(The Turkish Post) – TOLGA YAVAŞ
Türkiye demokrasiyi özümsemiş bir ülke değil. Vatandaşlar haklarını ve sorumluluklarını yeterince bilmiyor. Ülke nüfusunun önemli bir bölümü, demokratik ülkelerdeki refahın tam olarak farkında değil. Gurbetçilerin anlattığı kadar biliyorlar. Popülist siyasetçilerin aldatıcı beyanlarına inanıyorlar. Bu nedenle demokratik kurumların tam işlediği ülkelerdeki zenginlik ve özgürlük bilinmiyor.
AK Parti’nin 2007-2013 arasında ülkeye sağladığı görece iyileşme, birçok vatandaşta yanılsama oluşturdu. O görece iyileşme, yöneticilerin otoriterleşmeye başlamasının ardından tersine döndü.
AK Parti ve yöneticilerinin otoriteleşmesi karşısında maalesef ne sivil toplum ne muhalefet durabildi. Muhalefet çoğu zaman kendi iç tartışmalarının ve yaşam tarzları üzerinden oluşturulan suni gündemlerin esiri oldu. İktidarın tuzağına düştü ve asıl konuşulması gerekenleri gündem edemedi.
Peki ülkedeki kötü gidişe itiraz edecek; halkı, çiftçiyi, esnafı örgütleyecek bir sivil toplum gerçekten var mı? Dernek sayılarından bahsetmiyorum. Zira hayvanları koruma derneği kurup, dernek lokalinde horoz dövüştürenlerin varlığı herkesin malumu. Onları da bir kenara bırakın.
Sivil toplumun zayıf olduğu ülkemizde haklarını kullanamayan, gücünün farkında olmayan, itiraz edemeyen, farklı düşünenleri yaftalayan, ötekini hain gören bir anlayış giderek yaygınlaşıyor.
Toplumsal muhalefete öncü olması beklenen esnaf odaları, çiftçi birlikleri, işçi sendikaları ne kadar etkin?
Maalesef halkın tarafında, vatandaşların çıkarlarını gözetmesi gereken bu kuruşların başkanları iktidarın yanında yer almayı tercih ediyor. Neden? Çünkü; koltuğu 20 yıldan fazla korumanın yolu iktidarı desteklemekten geçiyor.

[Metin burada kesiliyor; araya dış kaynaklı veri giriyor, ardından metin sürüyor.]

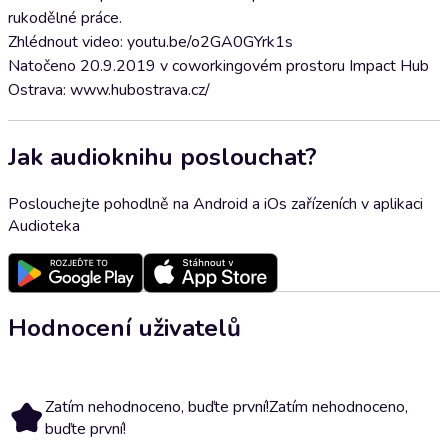
rukodělné práce.
Zhlédnout video: youtu.be/o2GA0GYrk1s
Natočeno 20.9.2019 v coworkingovém prostoru Impact Hub
Ostrava: www.hubostrava.cz/
Jak audioknihu poslouchat?
Poslouchejte pohodlně na Android a iOs zařízeních v aplikaci
Audioteka
Hodnocení uživatelů
Zatím nehodnoceno, buďte první!
Zatím nehodnoceno,
buďte první!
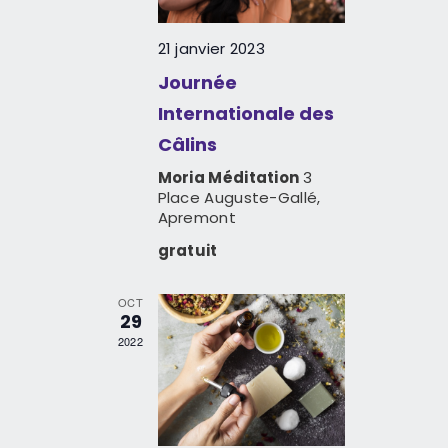
è
g
t
n
a
e
21 janvier 2023
e
t
.
Journée
m
i
e
Internationale des
o
n
Câlins
t
n
Moria Méditation
3
Place Auguste-Gallé,
d
Apremont
e
gratuit
v
u
OCT
29
e
2022
s
É
v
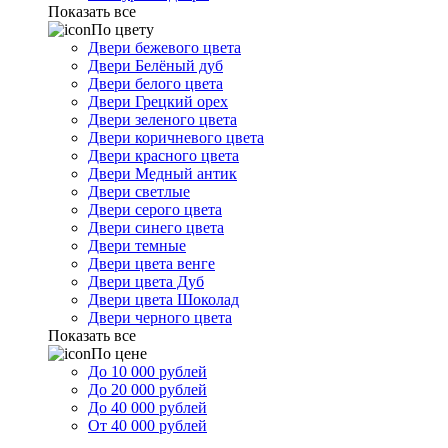
Показать все
По цвету
Двери бежевого цвета
Двери Белёный дуб
Двери белого цвета
Двери Грецкий орех
Двери зеленого цвета
Двери коричневого цвета
Двери красного цвета
Двери Медный антик
Двери светлые
Двери серого цвета
Двери синего цвета
Двери темные
Двери цвета венге
Двери цвета Дуб
Двери цвета Шоколад
Двери черного цвета
Показать все
По цене
До 10 000 рублей
До 20 000 рублей
До 40 000 рублей
От 40 000 рублей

‘BABANIZIN ŞİRKETİ OLSA 29 YIL KESİNTİSİZ YÖNETEMEZSİNİZ’
Demokrat Parti İzmir Milletvekili Salih Uzun, meclis toplantısında çok önemli bir konuyu dile getirdi. Uzun, bu tür kuruluşlarda yıllardır görev alan isimlere isyan etti. Öncelikli olarak TOBB Başkanı Rifat Hısarcıklıoğlu’nu ele alan Salih Uzun ardından ise Türk-İş Başkanı Ergün Atalay, Ziraat Odaları Birliği Başkanı Şemsi Bayraktar, Esnaf ve Sanatkarlar Odası Başkanı Bendevi Palandöken’i örnek gösterdi.

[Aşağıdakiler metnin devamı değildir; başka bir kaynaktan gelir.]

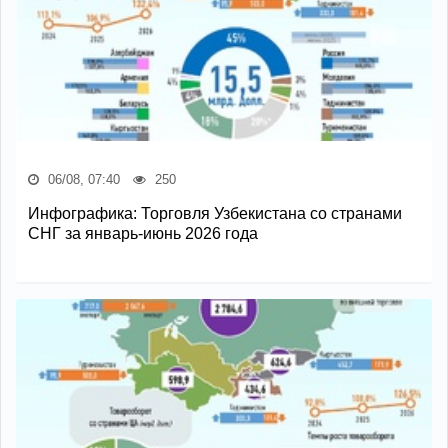
06/08, 07:40
250
Инфографика: Торговля Узбекистана со странами
СНГ за январь-июнь 2026 года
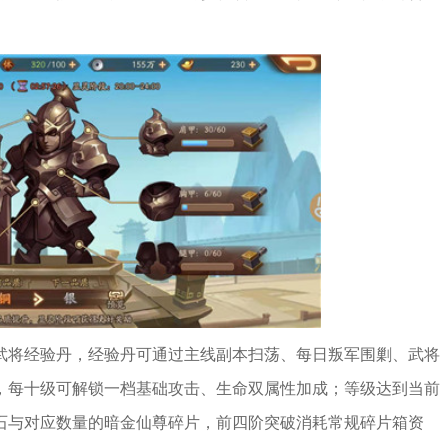
武将经验丹，经验丹可通过主线副本扫荡、每日叛军围剿、武将
，每十级可解锁一档基础攻击、生命双属性加成；等级达到当前
石与对应数量的暗金仙尊碎片，前四阶突破消耗常规碎片箱资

Salih Uzun, başkan yardımcılığıyla ve devam edecek 4 yıl göreviyle birlikte toplamda 29 yıldır Türkiye Odalar ve Borsalar Birliği Başkanı olacak olan Rifat Hisarcıklıoğlu için “Babanızdan bir şirket miras kalsa 29 yıl kesintisiz yönetemezsiniz” sözüyle toplumsal bir yaraya işaret etti.
Uzun’un “İktidarla iyi geçinerek koltuklarını koruyorlar” sözü, Türkiye’de sivil itirazın neden gelişmediğini çok iyi anlatıyor.
Şimdi yerel seçimlerde iktidara ders veren halkın, sivil toplumu kısırlaştıran bu anlayışı ve temsilcilerini emekli etmesi gerekiyor. Yerine de halkın gerçek sorunlarına duyarlı ve toplumsal muhalefete öncü olacak yeni kadroları işbaşına getirmeli. Bu yapılırsa yeni dönemde sivil itiraz güçlenir. Ki ülkenin en çok ihtiyaç duyduğu şeylerden biri de bu.